Estimation of Drift in Localization Microscopy

Abstract

Single Molecule Localization Microscopy (SMLM) has enabled researchers to breakthrough the diffraction limit and obtain nanometer resolution images of macromolecular structures. But due to the time involved in obtaining ample data for proper image, the technique is venerable to many problem including fluctuations due to thermal gradients from surrounding which cause the frames to drift. SMLM relies on the stochastic blinking of fluorophore probes. Thus drift in SMLM could be explicitly modelled as a stochastic state space process. These models could be used to perform drift correction. Two state space models are proposed relying on different properties of SMLM.

The first model utilizes shifting of underlying image structure. The state space model for this property is constructed using shift matrices. A system identification method along with image reconstruction method is also derived to form the drift compensation algorithm for this model.
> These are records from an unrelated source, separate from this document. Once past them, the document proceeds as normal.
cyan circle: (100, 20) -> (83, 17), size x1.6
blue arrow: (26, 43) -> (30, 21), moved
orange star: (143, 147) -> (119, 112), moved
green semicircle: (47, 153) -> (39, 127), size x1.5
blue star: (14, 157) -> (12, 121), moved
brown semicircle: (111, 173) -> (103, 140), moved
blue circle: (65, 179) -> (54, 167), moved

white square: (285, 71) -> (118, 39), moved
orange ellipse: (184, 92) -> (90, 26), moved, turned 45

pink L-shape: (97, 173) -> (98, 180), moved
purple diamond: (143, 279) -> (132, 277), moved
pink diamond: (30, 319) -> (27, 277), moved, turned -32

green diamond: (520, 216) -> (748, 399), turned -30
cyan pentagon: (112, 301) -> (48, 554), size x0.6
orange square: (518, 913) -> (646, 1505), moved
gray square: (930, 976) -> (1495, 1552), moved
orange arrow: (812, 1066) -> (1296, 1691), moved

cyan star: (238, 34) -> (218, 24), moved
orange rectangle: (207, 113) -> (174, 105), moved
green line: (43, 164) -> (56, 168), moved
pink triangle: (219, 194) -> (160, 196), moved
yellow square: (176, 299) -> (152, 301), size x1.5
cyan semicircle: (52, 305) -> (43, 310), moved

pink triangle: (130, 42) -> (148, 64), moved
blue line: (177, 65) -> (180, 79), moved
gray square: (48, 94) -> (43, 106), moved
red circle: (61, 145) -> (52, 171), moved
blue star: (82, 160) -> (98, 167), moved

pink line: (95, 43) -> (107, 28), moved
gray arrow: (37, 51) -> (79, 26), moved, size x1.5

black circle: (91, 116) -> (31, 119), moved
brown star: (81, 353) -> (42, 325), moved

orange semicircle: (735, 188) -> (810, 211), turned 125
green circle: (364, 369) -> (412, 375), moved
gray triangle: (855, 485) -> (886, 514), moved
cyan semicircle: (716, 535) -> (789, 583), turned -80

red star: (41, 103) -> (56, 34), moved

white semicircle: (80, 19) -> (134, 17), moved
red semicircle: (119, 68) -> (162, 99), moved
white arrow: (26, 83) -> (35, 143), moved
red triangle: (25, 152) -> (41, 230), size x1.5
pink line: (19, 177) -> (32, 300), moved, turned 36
This algorithm is further developed to provide adequate performance within low computational time. The second model relies on the position of emitter molecules and utilizes linking or pairing of fluorophore probes in succeeding frame to obtain the output data. Drift compensation algorithm for this model is constructed using Prediction Error Methods (PEM) and Kalman (RTS) smoother. The drift correction algorithm for these two models are also bench-marked with existing algorithms to obtain insight into performance. Furthermore, other properties of these algorithms are explored using simulation dataset and recommendation are provided for improvement and further research.